“I don’t want to go to The Crossing.” Rebekah pouted at her father.
It was Friday. What used to be called Spring. Time for crops to poke through the ground, although sickly since The Flash. Sickening, as all crops did these days. The same sickening Ezekiel’s wife had succumbed to. Losing her hair and bleeding at the mouth until she died. Just as both their sons had done before being old enough to walk behind a plough.
Ezekiel shot his daughter a stern look but inside, his heart melted. She was the most precious thing in the world to him. “The Book says, ‘Thou shalt cross the bridge when thou comest to it’,” he told her gently. “And like The Priest says, cross in the spring, reap in the autumn. It’s the way it has always been.”
“I hate it,” she said.
The pair rode on in their crude wooden cart, the horse wearing a leather and bone harness. For since The Flash there was no metal for ordinary folks. Making metal took knowledge. And “Knowledge is death”, The Book said. The Book of Truth the priests read from every Sunday. For verily it was eating the fruit of the tree of knowledge that brought man’s downfall from the Garden. And it was knowledge, including the knowledge of metal-making that created the machines that when ignited by vain men in charge of vain nations caused The Flash. The countless decades of nuclear winter since had reduced them to living in underground hovels, struggling to grow stunted crops under a leaden sky where the sun never shone.

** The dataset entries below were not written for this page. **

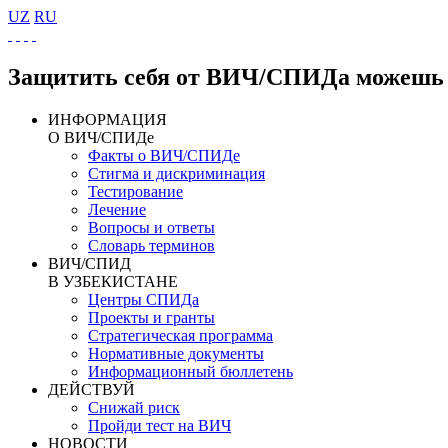
UZ
RU
Защитить себя от ВИЧ/СПИДа можешь 
ИНФОРМАЦИЯ
О ВИЧ/СПИДе
Факты о ВИЧ/СПИДе
Стигма и дискриминация
Тестирование
Лечение
Вопросы и ответы
Словарь терминов
ВИЧ/СПИД
В УЗБЕКИСТАНЕ
Центры СПИДа
Проекты и гранты
Стратегическая программа
Нормативные документы
Информационный бюллетень
ДЕЙСТВУЙ
Снижай риск
Пройди тест на ВИЧ
НОВОСТИ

Rebekah was 15 now. Had her first communion. Wore the gold crucifix around her neck that The Priest gave her. That same day The Priest, ancient and wizened, had come to Ezekiel and asked for the girl’s hand in marriage. Which request Ezekiel had flatly refused. He wanted Rebekah to marry for love, as he and her mother had done.
He felt a flush of pride as she expertly reined the horse through the iridescent green waters of Rubicon Creek now, next to a crumbling bridge built by the ancients but twisted and melted by The Flash. They arrived with the rest of the villagers at The Crossing.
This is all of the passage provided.